=== What the exercise asks ===
The word to find is "هایی". Copy each line of the material that contains it.

=== Given data ===
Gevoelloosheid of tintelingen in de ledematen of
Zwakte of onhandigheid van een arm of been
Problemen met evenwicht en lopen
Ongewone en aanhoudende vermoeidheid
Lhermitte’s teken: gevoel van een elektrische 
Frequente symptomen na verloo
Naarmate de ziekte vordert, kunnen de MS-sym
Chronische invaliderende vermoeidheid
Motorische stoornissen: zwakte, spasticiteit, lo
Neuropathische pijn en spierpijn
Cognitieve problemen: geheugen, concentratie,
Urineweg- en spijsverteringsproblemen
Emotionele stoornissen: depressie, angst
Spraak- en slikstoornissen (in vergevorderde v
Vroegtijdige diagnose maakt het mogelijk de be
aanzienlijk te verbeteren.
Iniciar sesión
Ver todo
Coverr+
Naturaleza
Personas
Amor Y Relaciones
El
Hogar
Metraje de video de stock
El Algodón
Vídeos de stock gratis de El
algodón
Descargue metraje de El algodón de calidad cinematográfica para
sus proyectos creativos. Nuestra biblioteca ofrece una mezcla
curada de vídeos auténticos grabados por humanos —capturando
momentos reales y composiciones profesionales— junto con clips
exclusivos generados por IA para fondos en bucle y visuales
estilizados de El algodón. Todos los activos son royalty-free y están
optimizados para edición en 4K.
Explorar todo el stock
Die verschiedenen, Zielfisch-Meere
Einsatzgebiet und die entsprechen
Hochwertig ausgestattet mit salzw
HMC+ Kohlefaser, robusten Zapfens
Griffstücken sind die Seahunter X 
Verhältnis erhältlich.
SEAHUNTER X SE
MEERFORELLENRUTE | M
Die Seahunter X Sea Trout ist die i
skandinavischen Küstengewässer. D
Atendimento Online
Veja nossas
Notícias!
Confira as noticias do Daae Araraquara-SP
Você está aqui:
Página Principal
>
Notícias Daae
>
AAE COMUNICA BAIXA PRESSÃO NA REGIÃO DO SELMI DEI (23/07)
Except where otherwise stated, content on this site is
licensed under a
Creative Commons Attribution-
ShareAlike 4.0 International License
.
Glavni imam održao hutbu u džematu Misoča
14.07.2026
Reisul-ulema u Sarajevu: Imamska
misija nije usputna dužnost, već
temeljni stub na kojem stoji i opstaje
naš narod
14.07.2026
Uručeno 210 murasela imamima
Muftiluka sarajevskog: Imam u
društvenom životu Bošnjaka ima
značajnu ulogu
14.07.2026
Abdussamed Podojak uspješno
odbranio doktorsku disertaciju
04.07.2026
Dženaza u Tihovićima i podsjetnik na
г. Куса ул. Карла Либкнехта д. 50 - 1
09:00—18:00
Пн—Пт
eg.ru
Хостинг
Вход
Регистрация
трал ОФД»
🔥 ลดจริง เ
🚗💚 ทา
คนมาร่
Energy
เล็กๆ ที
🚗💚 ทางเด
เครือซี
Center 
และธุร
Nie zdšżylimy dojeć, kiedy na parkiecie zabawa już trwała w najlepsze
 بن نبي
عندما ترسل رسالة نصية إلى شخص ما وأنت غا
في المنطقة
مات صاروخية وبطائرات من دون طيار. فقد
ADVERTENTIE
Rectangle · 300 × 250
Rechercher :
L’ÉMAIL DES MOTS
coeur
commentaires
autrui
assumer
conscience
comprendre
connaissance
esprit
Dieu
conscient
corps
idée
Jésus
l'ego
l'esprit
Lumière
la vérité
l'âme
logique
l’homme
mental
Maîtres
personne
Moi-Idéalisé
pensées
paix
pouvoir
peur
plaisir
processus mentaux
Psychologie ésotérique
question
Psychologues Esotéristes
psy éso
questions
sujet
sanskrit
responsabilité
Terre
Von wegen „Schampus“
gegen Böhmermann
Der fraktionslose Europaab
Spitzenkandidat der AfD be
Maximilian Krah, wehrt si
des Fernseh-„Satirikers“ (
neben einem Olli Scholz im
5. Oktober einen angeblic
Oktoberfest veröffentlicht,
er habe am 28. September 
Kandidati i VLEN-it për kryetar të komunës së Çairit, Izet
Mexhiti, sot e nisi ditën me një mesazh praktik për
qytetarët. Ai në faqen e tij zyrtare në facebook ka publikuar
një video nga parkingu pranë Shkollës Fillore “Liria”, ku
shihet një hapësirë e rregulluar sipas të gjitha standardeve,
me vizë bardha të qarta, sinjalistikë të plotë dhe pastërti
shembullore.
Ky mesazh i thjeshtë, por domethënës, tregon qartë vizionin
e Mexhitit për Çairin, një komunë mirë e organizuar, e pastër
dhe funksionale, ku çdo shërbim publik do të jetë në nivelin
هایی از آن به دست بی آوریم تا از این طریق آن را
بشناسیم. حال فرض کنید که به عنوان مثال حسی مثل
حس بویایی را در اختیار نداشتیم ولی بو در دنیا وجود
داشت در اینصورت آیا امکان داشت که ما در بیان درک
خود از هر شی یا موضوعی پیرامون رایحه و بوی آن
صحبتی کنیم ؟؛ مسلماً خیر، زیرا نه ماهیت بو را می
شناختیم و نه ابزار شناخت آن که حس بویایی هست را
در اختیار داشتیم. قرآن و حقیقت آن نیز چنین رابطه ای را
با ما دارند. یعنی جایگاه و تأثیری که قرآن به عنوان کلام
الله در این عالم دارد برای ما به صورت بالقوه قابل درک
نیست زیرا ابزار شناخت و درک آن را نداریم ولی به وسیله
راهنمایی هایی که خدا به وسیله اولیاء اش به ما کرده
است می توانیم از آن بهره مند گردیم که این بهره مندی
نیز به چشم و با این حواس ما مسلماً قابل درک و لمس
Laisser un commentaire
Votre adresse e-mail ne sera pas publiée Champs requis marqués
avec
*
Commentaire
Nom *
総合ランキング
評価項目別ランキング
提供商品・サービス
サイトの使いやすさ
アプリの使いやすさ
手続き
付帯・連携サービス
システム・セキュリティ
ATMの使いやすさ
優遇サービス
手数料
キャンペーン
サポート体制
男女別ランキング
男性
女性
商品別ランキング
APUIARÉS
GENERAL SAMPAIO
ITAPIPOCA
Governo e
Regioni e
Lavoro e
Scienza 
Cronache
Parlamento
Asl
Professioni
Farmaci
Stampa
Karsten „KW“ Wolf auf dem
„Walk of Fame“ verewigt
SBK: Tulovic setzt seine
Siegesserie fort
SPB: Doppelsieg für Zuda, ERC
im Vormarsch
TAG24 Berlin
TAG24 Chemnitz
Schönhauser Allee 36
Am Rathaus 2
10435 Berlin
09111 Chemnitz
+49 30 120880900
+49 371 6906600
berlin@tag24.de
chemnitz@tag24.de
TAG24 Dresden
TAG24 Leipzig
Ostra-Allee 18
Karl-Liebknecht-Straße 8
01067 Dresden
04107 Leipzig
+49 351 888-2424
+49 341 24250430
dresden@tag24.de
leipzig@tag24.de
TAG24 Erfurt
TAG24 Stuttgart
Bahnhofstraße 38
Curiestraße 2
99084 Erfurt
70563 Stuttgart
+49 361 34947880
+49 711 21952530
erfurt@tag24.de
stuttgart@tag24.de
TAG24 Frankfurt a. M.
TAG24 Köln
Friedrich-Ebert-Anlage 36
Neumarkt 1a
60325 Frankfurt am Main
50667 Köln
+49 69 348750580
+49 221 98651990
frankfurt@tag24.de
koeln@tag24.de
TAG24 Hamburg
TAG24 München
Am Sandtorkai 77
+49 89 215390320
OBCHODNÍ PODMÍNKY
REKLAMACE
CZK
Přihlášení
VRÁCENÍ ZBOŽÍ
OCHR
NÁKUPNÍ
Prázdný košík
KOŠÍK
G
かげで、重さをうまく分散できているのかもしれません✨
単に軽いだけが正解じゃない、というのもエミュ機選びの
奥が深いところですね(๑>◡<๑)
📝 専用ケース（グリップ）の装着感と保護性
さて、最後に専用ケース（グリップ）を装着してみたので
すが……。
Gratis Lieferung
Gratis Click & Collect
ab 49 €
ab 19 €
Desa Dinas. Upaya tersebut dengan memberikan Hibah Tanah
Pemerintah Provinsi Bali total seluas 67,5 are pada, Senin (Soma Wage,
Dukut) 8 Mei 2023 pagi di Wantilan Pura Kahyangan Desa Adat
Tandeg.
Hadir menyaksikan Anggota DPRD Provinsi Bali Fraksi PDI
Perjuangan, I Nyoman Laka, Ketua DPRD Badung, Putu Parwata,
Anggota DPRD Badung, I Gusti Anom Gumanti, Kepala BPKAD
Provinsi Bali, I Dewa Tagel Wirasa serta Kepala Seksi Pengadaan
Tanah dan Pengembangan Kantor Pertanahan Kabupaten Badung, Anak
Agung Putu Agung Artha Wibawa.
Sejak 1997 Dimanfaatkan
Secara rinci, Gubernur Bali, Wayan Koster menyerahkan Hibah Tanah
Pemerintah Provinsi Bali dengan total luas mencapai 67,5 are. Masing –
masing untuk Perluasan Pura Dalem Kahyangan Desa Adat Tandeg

=== Result ===
هایی از آن به دست بی آوریم تا از این طریق آن را
راهنمایی هایی که خدا به وسیله اولیاء اش به ما کرده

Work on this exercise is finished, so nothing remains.